◆ **Exercise prompt**
Only a number is expected: how many lines in the entries that follow contain the word "Visit"?

◆ **Data supplied**
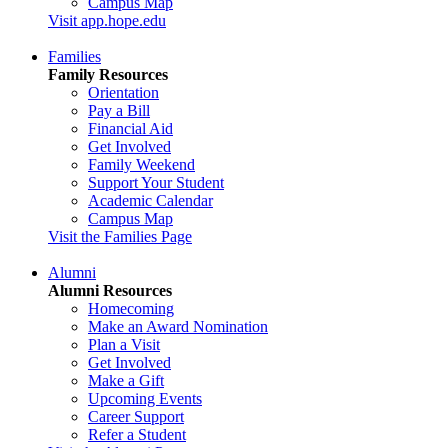
Campus Map
Visit app.hope.edu
Families
Family Resources
Orientation
Pay a Bill
Financial Aid
Get Involved
Family Weekend
Support Your Student
Academic Calendar
Campus Map
Visit the Families Page
Alumni
Alumni Resources
Homecoming
Make an Award Nomination
Plan a Visit
Get Involved
Make a Gift
Upcoming Events
Career Support
Refer a Student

◆ **Solution**
3